Re: [PATCH 1/1] DCCP: Another attempt at fixing up t_nom

[Date Prev][Date Next][Thread Prev][Thread Next][Date Index][Thread Index]

 



The differences between this patch and 3e are diminishing. Both always update t_nom in 
ccid3_hc_tx_send_packet, so there would be no great leap moving	timeval_add_usecs
from ccid3_update_send_time to the end of ccid3_hc_tx_send_packet. (A further advantage
is that then t_ipi / delta is only recomputed when necessary, not for each packet sent.)

So the main difference is in the code regarding the initial t_ipi of 1 second. 


  
  +-----------*---------------------|--------------------------------
  |           ^                     |
  t_0         first feedback        t_0 + 1 second
              arrives
  first                             application wakes up
  packet                            second packet sent
  sent

The changes affect all packets from the second one on in the send queue. Since the t_ipi will
typically be much less than 1 second, the effect of subtracting 1 second and adding the current 
t_ipi to t_nom = t_0 has the effect that up to the entire tx queue is sent immediately. This
is because the subtraction creates a negative credit.

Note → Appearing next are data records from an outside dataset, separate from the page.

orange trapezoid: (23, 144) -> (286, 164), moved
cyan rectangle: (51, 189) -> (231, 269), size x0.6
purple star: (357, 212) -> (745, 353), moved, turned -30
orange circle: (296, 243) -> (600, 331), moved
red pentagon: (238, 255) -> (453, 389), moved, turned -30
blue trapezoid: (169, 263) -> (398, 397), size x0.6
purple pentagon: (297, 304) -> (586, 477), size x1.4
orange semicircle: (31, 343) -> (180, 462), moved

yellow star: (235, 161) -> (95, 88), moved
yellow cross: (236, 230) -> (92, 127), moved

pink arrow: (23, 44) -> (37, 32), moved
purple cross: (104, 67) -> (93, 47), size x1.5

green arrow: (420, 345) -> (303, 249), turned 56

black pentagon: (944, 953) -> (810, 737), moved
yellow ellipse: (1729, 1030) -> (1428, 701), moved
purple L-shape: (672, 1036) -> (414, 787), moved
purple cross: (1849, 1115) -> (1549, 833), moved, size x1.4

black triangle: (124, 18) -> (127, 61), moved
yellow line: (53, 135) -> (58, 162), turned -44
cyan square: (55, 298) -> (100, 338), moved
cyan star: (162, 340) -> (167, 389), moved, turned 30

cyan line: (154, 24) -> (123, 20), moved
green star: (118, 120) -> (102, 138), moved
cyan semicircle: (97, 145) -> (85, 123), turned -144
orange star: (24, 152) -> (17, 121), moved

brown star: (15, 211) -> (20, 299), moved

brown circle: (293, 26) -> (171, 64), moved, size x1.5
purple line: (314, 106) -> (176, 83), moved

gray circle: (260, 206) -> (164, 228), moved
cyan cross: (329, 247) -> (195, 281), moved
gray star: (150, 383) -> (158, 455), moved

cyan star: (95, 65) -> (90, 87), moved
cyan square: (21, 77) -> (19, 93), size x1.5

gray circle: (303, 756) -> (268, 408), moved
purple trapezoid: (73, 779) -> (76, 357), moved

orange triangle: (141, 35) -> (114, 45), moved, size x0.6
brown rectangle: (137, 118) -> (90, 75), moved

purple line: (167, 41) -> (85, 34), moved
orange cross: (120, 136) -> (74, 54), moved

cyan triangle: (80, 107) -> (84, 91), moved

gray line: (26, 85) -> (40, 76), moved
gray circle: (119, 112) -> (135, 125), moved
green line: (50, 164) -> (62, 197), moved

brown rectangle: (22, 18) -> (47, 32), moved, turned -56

A numerical example: let's assume RTT = 5 ms, t_ipi = 100 usec, tx_qlen = 100. First packet has been
sent, so there are 99 packets in the queue when the first feedback packet arrives at t_0 + 5 msec.
Recomputing t_nom gives t_0 plus 100 usec, so we are already late for that. Subsequent call to 
sk_write_space in ccid3_hc_tx_packet_recv wakes up the application, which then calls ccid3_hc_tx_send_packet
in state FBACK: delay is negative, packet is sent immediately (as intended), then t_ipi=100usec are
added to t_nom. The result is that t_nom is now t_0 + 2* 100 usec, which still is -4.80 milliseconds
from now. As a result, in this example up to 50 packets are sent in a burst now, spaced by 100 usecs.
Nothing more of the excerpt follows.